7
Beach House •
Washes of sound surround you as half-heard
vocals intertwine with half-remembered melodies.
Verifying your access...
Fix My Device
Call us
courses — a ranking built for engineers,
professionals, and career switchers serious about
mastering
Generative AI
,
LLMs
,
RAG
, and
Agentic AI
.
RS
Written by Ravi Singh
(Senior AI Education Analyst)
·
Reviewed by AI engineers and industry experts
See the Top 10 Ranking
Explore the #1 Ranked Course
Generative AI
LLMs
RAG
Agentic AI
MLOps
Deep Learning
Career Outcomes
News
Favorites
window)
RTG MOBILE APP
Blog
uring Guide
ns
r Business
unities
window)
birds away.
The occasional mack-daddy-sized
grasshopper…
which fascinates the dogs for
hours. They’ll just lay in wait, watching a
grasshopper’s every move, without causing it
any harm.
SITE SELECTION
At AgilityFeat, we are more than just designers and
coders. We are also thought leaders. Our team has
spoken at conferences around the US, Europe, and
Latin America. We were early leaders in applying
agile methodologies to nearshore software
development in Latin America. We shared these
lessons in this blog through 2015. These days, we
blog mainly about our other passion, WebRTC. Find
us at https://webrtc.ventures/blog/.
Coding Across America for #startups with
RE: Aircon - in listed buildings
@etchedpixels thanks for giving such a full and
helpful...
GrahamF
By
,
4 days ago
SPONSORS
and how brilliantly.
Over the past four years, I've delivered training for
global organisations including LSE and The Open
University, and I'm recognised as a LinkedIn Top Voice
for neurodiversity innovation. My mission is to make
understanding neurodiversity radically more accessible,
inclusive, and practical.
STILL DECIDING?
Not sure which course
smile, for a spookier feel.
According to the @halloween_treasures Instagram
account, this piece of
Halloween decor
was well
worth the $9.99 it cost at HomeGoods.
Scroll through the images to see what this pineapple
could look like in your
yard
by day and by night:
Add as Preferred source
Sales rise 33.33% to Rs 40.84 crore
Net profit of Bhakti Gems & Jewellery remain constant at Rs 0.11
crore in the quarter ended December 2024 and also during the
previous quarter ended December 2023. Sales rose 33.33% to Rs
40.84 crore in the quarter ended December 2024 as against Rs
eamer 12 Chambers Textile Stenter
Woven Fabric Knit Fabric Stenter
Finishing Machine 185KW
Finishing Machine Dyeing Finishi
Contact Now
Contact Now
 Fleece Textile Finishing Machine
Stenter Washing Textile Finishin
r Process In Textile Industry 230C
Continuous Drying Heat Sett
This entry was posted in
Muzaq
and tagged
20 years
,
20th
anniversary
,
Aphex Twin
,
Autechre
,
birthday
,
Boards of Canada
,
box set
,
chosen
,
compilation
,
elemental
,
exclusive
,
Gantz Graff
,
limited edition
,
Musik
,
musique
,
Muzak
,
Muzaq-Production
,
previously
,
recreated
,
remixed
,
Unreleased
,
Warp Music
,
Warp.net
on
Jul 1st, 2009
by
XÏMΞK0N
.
==
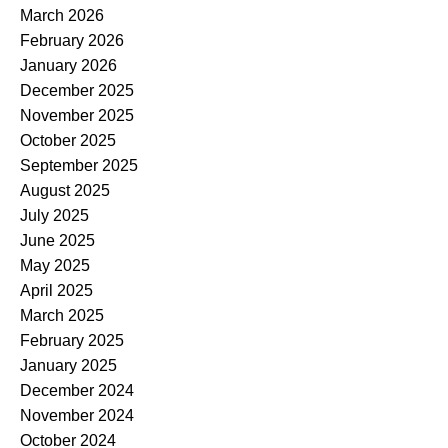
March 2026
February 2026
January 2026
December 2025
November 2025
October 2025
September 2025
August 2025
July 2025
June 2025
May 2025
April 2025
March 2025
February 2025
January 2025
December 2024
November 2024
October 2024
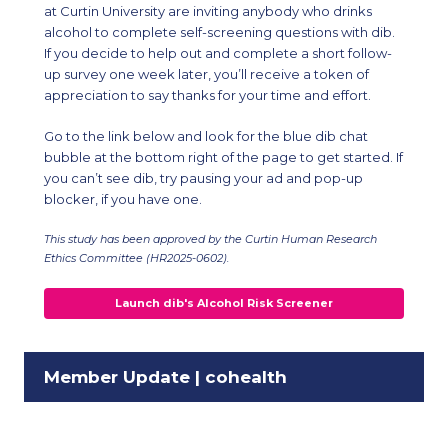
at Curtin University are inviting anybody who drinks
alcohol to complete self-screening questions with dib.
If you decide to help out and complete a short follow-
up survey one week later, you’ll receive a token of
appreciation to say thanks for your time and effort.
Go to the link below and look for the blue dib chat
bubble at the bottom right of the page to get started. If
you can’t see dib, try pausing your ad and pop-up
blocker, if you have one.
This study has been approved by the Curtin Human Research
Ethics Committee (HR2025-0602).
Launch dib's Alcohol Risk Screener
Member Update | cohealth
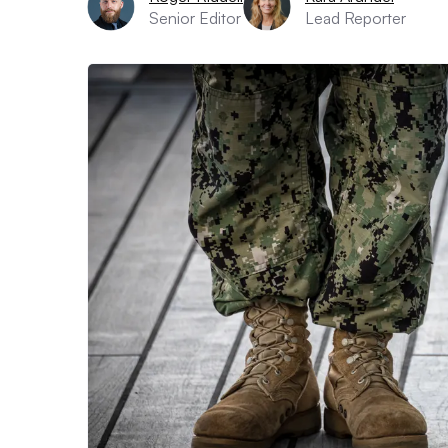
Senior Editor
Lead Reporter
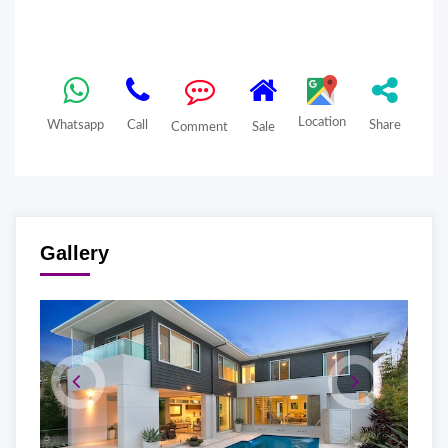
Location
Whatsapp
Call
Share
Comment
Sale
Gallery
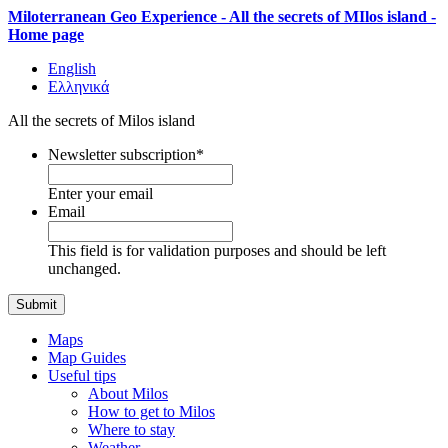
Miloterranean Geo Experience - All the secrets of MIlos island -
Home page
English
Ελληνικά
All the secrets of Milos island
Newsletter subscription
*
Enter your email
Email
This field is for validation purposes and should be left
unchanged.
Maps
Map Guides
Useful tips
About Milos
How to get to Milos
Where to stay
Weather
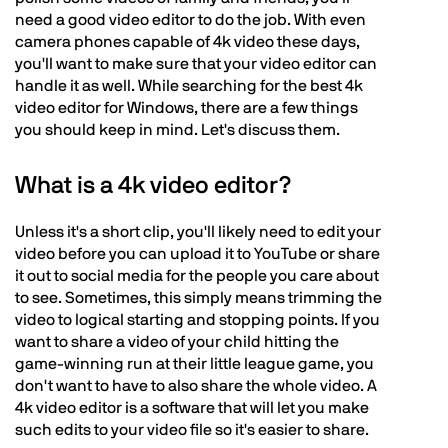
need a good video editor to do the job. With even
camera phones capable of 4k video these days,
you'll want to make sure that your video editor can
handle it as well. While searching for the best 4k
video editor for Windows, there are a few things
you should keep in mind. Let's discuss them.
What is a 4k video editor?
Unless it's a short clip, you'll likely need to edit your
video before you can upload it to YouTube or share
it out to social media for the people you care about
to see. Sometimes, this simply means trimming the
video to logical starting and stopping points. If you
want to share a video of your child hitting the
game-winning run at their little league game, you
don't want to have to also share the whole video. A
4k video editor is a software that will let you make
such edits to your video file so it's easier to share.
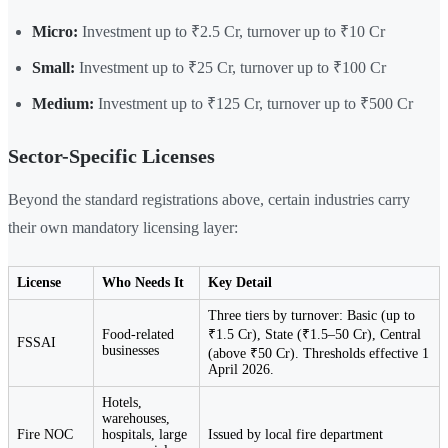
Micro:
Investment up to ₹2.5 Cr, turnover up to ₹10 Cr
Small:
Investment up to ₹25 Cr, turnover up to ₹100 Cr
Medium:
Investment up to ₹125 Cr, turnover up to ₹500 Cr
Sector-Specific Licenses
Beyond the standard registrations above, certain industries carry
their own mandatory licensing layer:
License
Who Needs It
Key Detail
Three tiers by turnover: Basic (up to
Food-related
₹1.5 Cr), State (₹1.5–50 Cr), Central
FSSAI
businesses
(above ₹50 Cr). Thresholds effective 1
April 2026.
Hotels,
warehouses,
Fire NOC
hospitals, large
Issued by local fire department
...
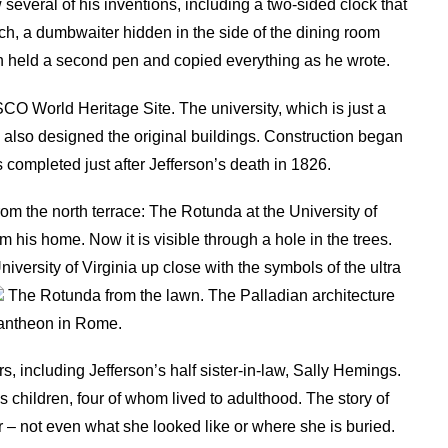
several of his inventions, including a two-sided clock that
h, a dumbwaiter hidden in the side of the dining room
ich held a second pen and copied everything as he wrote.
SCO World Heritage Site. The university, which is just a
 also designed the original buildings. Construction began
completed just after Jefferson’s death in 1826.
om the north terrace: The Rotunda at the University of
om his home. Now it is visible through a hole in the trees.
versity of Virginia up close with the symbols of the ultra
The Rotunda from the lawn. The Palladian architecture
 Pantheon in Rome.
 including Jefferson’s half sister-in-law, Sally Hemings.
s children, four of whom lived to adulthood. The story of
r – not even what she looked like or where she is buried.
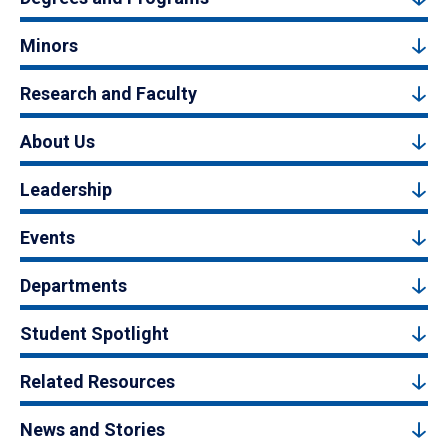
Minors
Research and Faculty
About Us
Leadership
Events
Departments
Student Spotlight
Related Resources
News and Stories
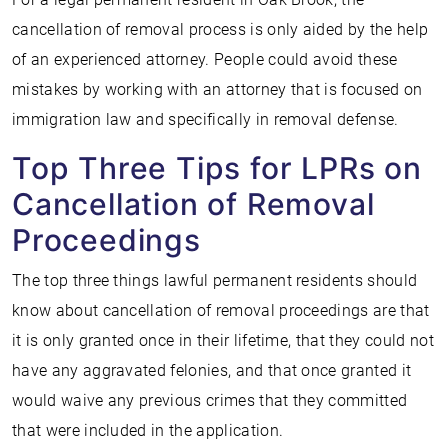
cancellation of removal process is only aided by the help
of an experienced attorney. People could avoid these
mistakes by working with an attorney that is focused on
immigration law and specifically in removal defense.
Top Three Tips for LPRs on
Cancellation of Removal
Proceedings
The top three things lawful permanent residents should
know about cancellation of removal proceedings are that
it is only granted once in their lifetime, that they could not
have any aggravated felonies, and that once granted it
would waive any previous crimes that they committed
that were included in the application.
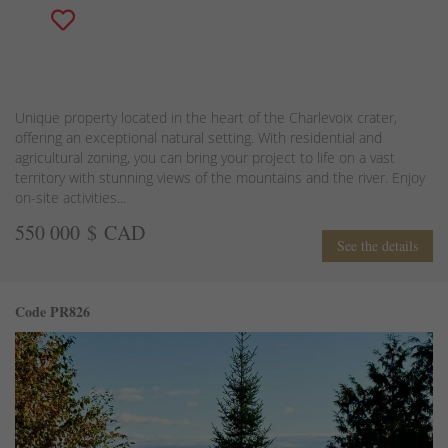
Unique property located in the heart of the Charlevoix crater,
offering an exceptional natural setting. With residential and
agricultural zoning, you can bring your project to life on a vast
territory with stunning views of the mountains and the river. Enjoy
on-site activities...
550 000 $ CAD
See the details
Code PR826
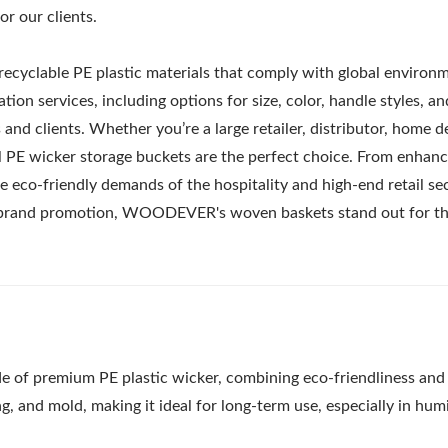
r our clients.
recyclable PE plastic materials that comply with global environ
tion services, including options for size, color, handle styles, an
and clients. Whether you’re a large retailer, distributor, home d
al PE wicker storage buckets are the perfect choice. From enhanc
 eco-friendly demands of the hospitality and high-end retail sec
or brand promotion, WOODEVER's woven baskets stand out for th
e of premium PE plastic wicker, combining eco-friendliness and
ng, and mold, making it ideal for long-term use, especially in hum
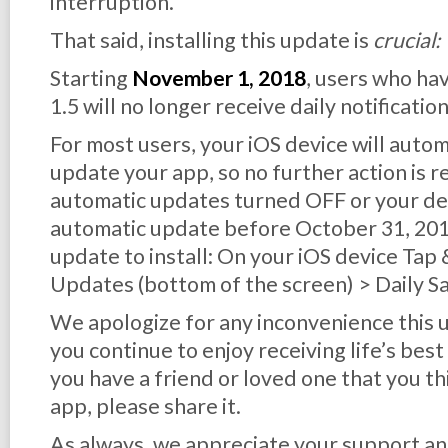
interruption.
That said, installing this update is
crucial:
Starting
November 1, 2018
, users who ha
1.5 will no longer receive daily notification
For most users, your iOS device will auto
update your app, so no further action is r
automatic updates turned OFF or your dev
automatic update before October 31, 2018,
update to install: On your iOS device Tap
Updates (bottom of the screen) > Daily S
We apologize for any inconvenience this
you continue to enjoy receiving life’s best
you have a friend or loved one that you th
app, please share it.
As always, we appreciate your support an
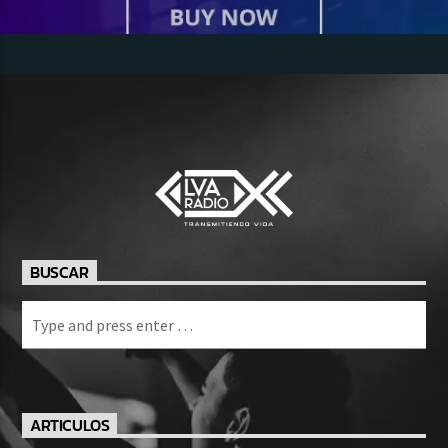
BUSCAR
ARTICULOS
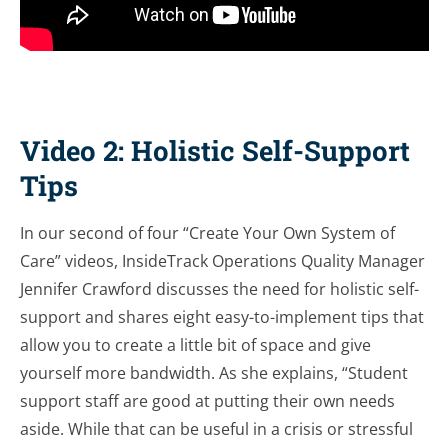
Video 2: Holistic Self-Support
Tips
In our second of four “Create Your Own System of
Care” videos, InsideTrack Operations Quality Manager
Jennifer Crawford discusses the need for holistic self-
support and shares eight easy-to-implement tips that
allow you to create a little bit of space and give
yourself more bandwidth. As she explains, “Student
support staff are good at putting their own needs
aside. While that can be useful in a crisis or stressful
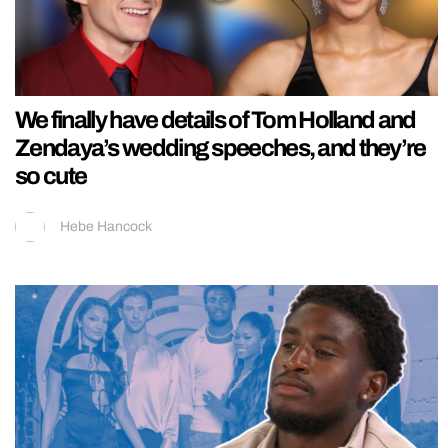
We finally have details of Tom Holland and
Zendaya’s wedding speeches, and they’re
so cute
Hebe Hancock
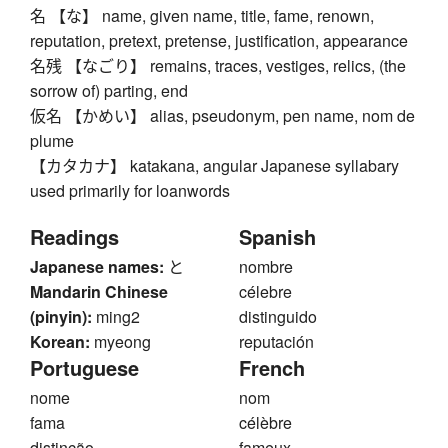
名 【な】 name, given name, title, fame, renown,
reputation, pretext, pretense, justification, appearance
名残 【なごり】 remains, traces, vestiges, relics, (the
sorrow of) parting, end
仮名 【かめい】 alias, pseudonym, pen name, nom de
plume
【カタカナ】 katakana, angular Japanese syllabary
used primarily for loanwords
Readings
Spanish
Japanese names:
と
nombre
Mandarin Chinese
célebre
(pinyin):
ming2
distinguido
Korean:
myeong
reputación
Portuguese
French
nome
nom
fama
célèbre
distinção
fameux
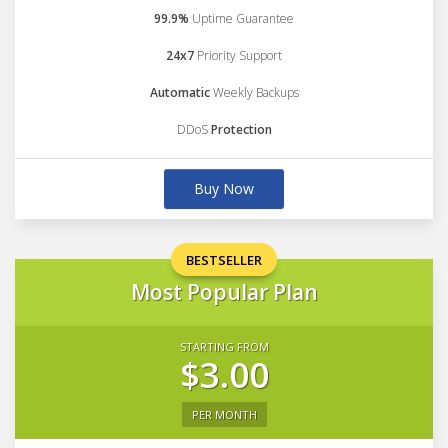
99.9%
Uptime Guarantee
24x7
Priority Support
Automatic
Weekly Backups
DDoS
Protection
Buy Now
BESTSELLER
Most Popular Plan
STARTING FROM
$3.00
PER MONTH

◆ **Your assignment**:
Say how many lines in the records hold the word "turnover", giving the number by itself.

◆ **Written answer**:
4